How about clock synchronisation? That could affect the quality of sound when listening to audio blended from two separate paths through the network. Older solutions such as CobraNet and EtherSound could keep devices in sync, but not in phase. This would result in small timing differences between audio being output from different networked devices. A network standard called ‘Precision Time Protocol’ solved this for later systems including Dante, Ravenna and AES67. But if all our audio outputs come from just one device, it’s not going to be a problem.

How else do these audio network types differ from conventional digital audio like AES/EBU? They - to use an awkward Americanism - ‘packetise’. In other words, for digital audio data to be squeezed into a computer-style network, the data must be formed into small packets. Imagine the audio network as a road and each audio sample is a person travelling along the road. AES/EBU would be two people on a motorbike travelling down a one-way street. CobraNet would be eight people in a minibus, but now there are eight lanes on each side of a wide highway: space for eight mini-buses travelling in each direction. EtherSound would be 64 people in a coach travelling down a road with a single lane each side. Dante would be four people in a car, but the highway now has more than 100 lanes on each side! All the vehicles travel at the same speed. It just takes a little longer for the people to get in and out of the car/bus/coach.

Does ‘packetising’ the data change the sound quality? Imagine a large Lego model being transported. Whether you pull the model apart and carry each brick separately or in groups of four, eight, 64… as long as they get reconstructed correctly at the destination, no viewer will care how it was couriered. It's the same with audio networks: they just carry the data without changing it. If you want to improve the sound quality of your digital audio system, you will first need a better Lego model designer (AD converter). And then think about how to bring the Lego model to life again (DA converter). The network just carries the bricks!

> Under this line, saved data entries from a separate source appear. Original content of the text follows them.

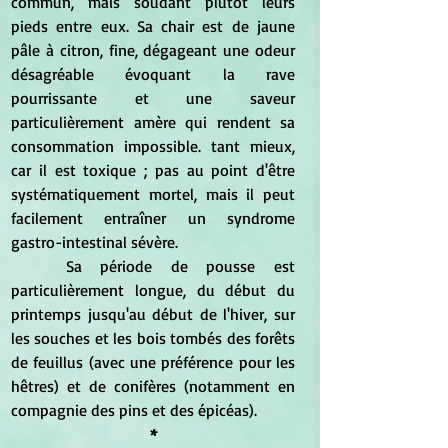
commun, mais soudant plutôt leurs 
pieds entre eux. Sa chair est de jaune 
pâle à citron, fine, dégageant une odeur 
désagréable évoquant la rave 
pourrissante et une saveur 
particulièrement amère qui rendent sa 
consommation impossible. tant mieux, 
car il est toxique ; pas au point d'être 
systématiquement mortel, mais il peut 
facilement entraîner un syndrome 
gastro-intestinal sévère.
	Sa période de pousse est 
particulièrement longue, du début du 
printemps jusqu'au début de l'hiver, sur 
les souches et les bois tombés des forêts 
de feuillus (avec une préférence pour les 
hêtres) et de conifères (notamment en 
compagnie des pins et des épicéas).
*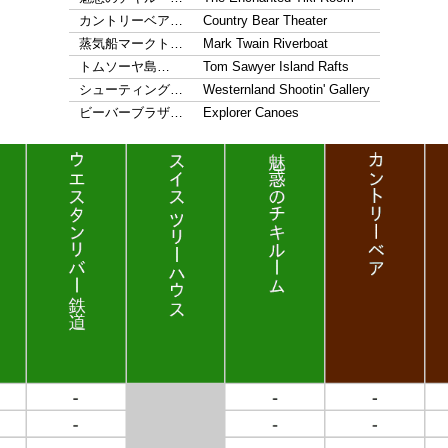
カントリーベア…
Country Bear Theater
蒸気船マークト…
Mark Twain Riverboat
トムソーヤ島…
Tom Sawyer Island Rafts
シューティング…
Westernland Shootin' Gallery
ビーバーブラザ…
Explorer Canoes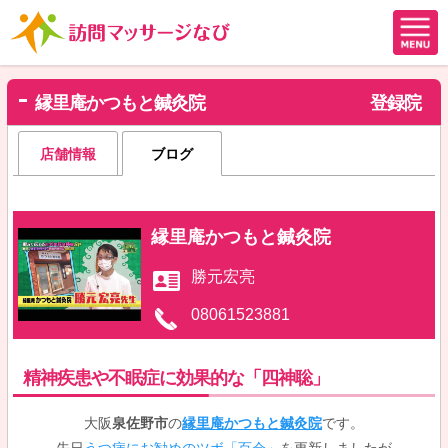
縁里庵かつもと鍼灸院
登録院
店舗情報
ブログ
縁里庵かつもと鍼灸院
勝元宏亮
08061523881
精神疾患や不眠症に効果的な「四神聡」
大阪
泉佐野市
の
縁里庵かつもと鍼灸院
です。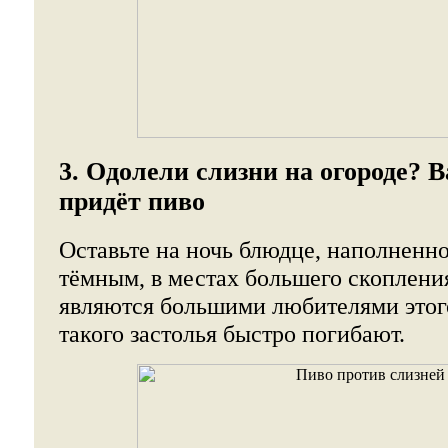
3. Одолели слизни на огороде? 
придёт пиво
Оставьте на ночь блюдце, наполненн
тёмным, в местах большего скоплени
являются большими любителями этого
такого застолья быстро погибают.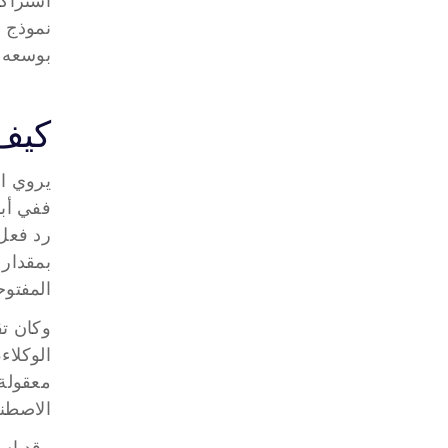
بوسعه ا
كيف وصلت
رد فعل 
المفتوحة. وتراجعت c
الاصطن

A couple of years ago I took part in a test with around 50 audio professionals and students familiar with listening comparisons. We used two Yamaha devices with multiple card slots, and linked them with four different audio networks and also AES/EBU. The same high fidelity audio source, AD/DA convertors and powered speakers were used for all. We asked the listeners to choose their favourites while listening ‘blind’. We didn’t allow them to rank any two the same. The results were as random as guessing how a dice rolls!